With the above solution, I was able to pull in around 3 Million rows of data and storing batches of 10000 in using simple file io asynchronously took max of 100-120 mb with no spikes (and finished in about 3.5 minutes). And as far as I understand the above solution lifts all the weight from the memory, so even if you have 100 million rows it shouldn't make a difference.

I am willing to implement this minor tweak within this week by forking the repo, @patriksimek do you have suggestions? I can send a pull request once i am done.

from node-mssql.

shoaibmerchant avatar shoaibmerchant commented on August 22, 2024

I understand that the issue highlighted in the comments (stackoverflow link) might be with Tedious itself, I will try the above on a large data source and get back to you with results.

from node-mssql.

patriksimek avatar patriksimek commented on August 22, 2024

@shoaibmerchant, thanks, PR for that is very welcome!

from node-mssql.

shoaibmerchant avatar shoaibmerchant commented on August 22, 2024

Sure no problem, i will start working on it. Great work with the overall module, haven't faced any issues since I started using it.

from node-mssql.

shoaibmerchant avatar shoaibmerchant commented on August 22, 2024

Hey @patriksimek I have added a commit to my forked repo. I have implemented two things -

  1. Streaming query
    I have implemented the solution I was suggesting earlier, and it has worked fine for me at 10 million rows (average RAM usage of 60-70mb). For this I have added at third parameter to the query function called options which is optional, and for now it takes the following input (you can use this to extend features later) -
var options = {mode:"normal"}      //Default Mode (your existing execution)

var options = {mode:"stream"}     
//Streaming mode, the final recordset sent back after completion is a count and not the rows itself.

request.query('select .. from ...', function(err, recordset) {
        console.log(recordset);
    }, options);

If the parameter is not defined it resorts to the normal mode, therefore this addition will not break existing implementations if the

  1. Allowing users to subscribe to the meta for a query.
    Actually I needed this for my project, and I was just checking out your source code, you have done so much work with the custom data types and sql data types mapping and stuff, why not emit the columns out?

So all i have done is emitted the meta in your columnMetaData event (tedious), and the user will be able to access it via

 request.on('meta', function(meta){
        console.log(meta);
    });

Please note - I am neither used to CoffeeScript nor a big fan of it, and due to the shortage of time I couldnt test my additions on the coffeescript source.
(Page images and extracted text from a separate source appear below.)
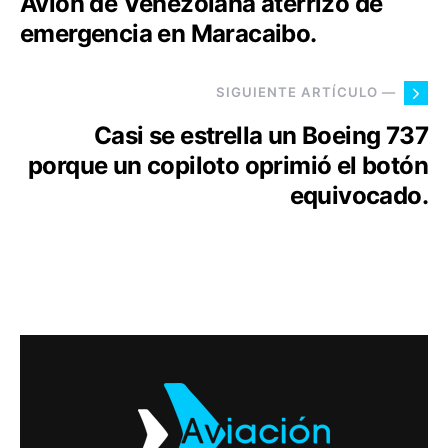
Avión de Venezolana aterrizó de
emergencia en Maracaibo.
SIGUIENTE ARTÍCULO —
Casi se estrella un Boeing 737
porque un copiloto oprimió el botón
equivocado.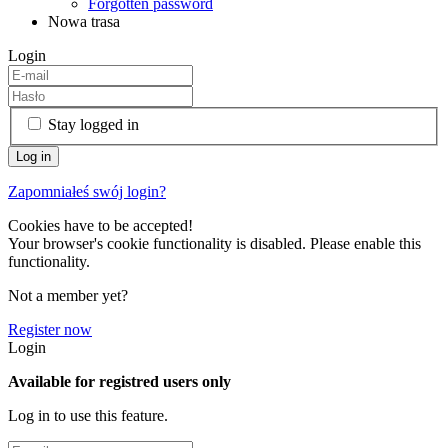
Forgotten password
Nowa trasa
Login
Stay logged in
Zapomniałeś swój login?
Cookies have to be accepted!
Your browser's cookie functionality is disabled. Please enable this
functionality.
Not a member yet?
Register now
Login
Available for registred users only
Log in to use this feature.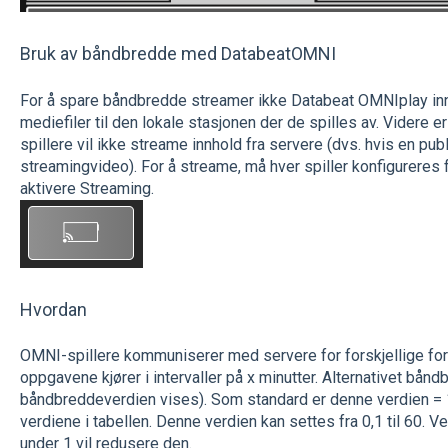
Bruk av båndbredde med DatabeatOMNI
For å spare båndbredde streamer ikke Databeat OMNIplay innh
mediefiler til den lokale stasjonen der de spilles av. Videre 
spillere vil ikke streame innhold fra servere (dvs. hvis en pu
streamingvideo). For å streame, må hver spiller konfigureres fo
aktivere Streaming.
Hvordan
OMNI-spillere kommuniserer med servere for forskjellige for
oppgavene kjører i intervaller på x minutter. Alternativet bånd
båndbreddeverdien vises). Som standard er denne verdien = 1,
verdiene i tabellen. Denne verdien kan settes fra 0,1 til 60. Ve
under 1 vil redusere den.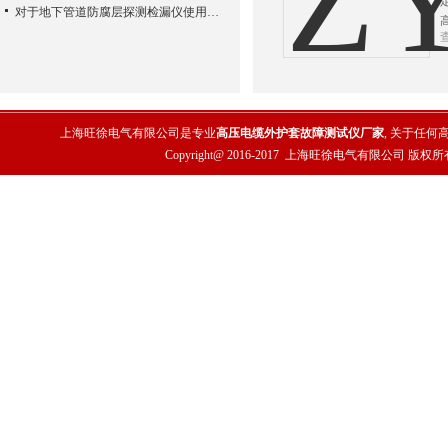
对于地下管道防腐层探测检漏仪使用的注意要点事项分析
上海旺徐电气有限公司是专业
高压电缆外护套故障测试仪厂家
, 关于任
Copyright@ 2016-2017
上海旺徐电气有限公司
版权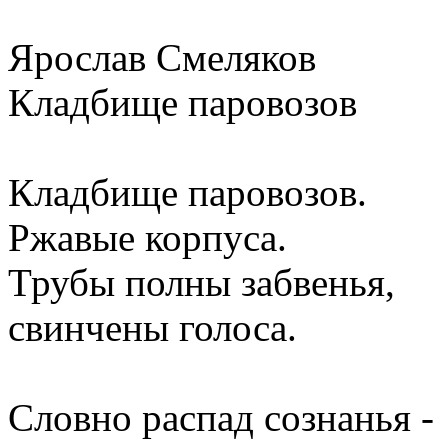
Ярослав Смеляков
Кладбище паровозов
Кладбище паровозов.
Ржавые корпуса.
Трубы полны забвенья,
свинчены голоса.
Словно распад сознанья -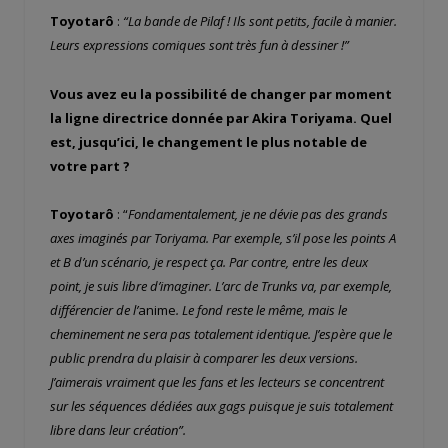
Toyotarô
:
“La bande de Pilaf ! Ils sont petits, facile à manier.
Leurs expressions comiques sont très fun à dessiner !”
Vous avez eu la possibilité de changer par moment
la ligne directrice donnée par Akira Toriyama. Quel
est, jusqu’ici, le changement le plus notable de
votre part ?
Toyotarô
: “
Fondamentalement, je ne dévie pas des grands
axes imaginés par Toriyama. Par exemple, s’il pose les points A
et B d’un scénario, je respect ça. Par contre, entre les deux
point, je suis libre d’imaginer. L’arc de Trunks va, par exemple,
différencier de l’
anime
. Le fond reste le même, mais le
cheminement ne sera pas totalement identique. J’espère que le
public prendra du plaisir à comparer les deux versions.
J’aimerais vraiment que les fans et les lecteurs se concentrent
sur les séquences dédiées aux gags puisque je suis totalement
libre dans leur création”.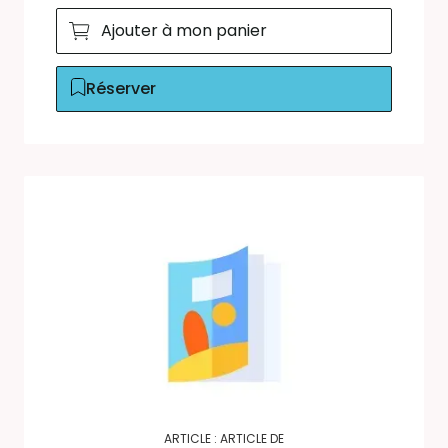
Ajouter à mon panier
Réserver
ARTICLE : ARTICLE DE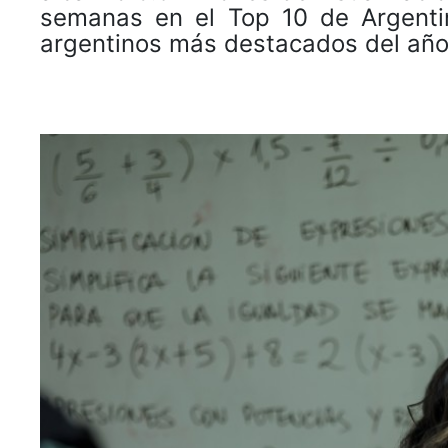
semanas en el Top 10 de Argentin
argentinos más destacados del año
But somehow with the help of basic syntax understanding and free JS to coffeescript converters I have added my code in the main.coffee and tedious.coffee, but I have been unable to test their conversion to JS. I originally implemented my solution in the js files directly which you can find in /edits/main.js and /edits/tedious.js. Also everywhere I have made edits you will find comments /* Edit by shoaibmerchant */ with the original code to help you out.\

Let me know if you are comfortable with the changes, so that I can send a PR. Thanks!

P.S - Sorry for the excessive delay, deadlines and stuff, all hell breaks loose.

from node-mssql.

patriksimek avatar patriksimek commented on August 22, 2024

Thank you for your work on streaming, I took a quick look and found one major thing that needs to be changed - third argument to query. Callback must alway be last argument here and adding argument before callback would break current API, so I would advice you to use somthing like request.stream = true.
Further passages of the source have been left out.